I’m training for a marathon. My second.
Sixteen years ago I ran the Midnight Sun Marathon in Anchorage to raise money for a friend with Leukemia. My then six month old son was stuffed into a stroller and pushed by his Dad squinting and cheering me on at key intervals along the course. It was hot and interminably bright. Returning to the downtown Marriott, sitting in a bath of ice, the olive crushed velour curtains barely slice the luminous blanket of sun. Marveling at the power of my post birth body I wear the medal for a week.
This decades marathon is four weeks away.
The baby has erupted into a six foot teenager. The Dad cheers on his children from another house in another neighborhood with another girl. The race circles the Straits of Juan de Fuca in Washington State. The light is different here. Now.

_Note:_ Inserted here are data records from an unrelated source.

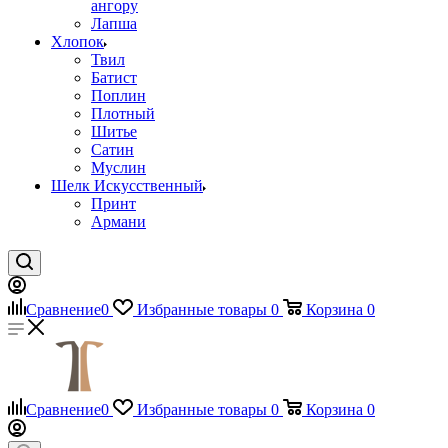
ангору
Лапша
Хлопок
Твил
Батист
Поплин
Плотный
Шитье
Сатин
Муслин
Шелк Искусственный
Принт
Армани
Сравнение
0
Избранные товары
0
Корзина
0
Сравнение
0
Избранные товары
0
Корзина
0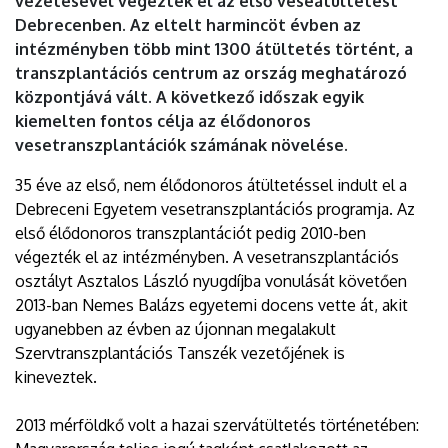
vezetésével végezték el az első veseátültetést
EGYETEM
Debrecenben. Az eltelt harmincöt évben az
intézményben több mint 1300 átültetés történt, a
transzplantációs centrum az ország meghatározó
központjává vált. A következő időszak egyik
kiemelten fontos célja az élődonoros
vesetranszplantációk számának növelése.
35 éve az első, nem élődonoros átültetéssel indult el a
Debreceni Egyetem vesetranszplantációs programja. Az
első élődonoros transzplantációt pedig 2010-ben
végezték el az intézményben. A vesetranszplantációs
osztályt Asztalos László nyugdíjba vonulását követően
2013-ban Nemes Balázs egyetemi docens vette át, akit
ugyanebben az évben az újonnan megalakult
Szervtranszplantációs Tanszék vezetőjének is
kineveztek.
2013 mérföldkő volt a hazai szervátültetés történetében:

Running is an endurance sport. Friday I ran fifteen miles-a mid level marathon training run. The route strides past universities, historic parks, green ways and city intersections. I pass couples casually strolling, intrepid spandex ensconced bikers and wired up students. Blue cornflowers dot the lanes of spring grass beside the path. At mile seven I pass underneath a bridgespan lovingly called the Wall of Death. Spikes thrust up from ground to ceiling. The city rises behind them. A young man wrapped in a fringed African blanket rises. His face is blank and pale even though his skin tone is brown. Emptiness flows out of his eyes as he rocks back and forth. Our gazes lock for one long moment. He shakes his head as I traipse by. His presence lingers like a ghost.
I wonder about his story. I wonder about the intersection of systems that have failed him. I want to take it to a Moth stage.
I wish the velour curtains could arrest the darkness.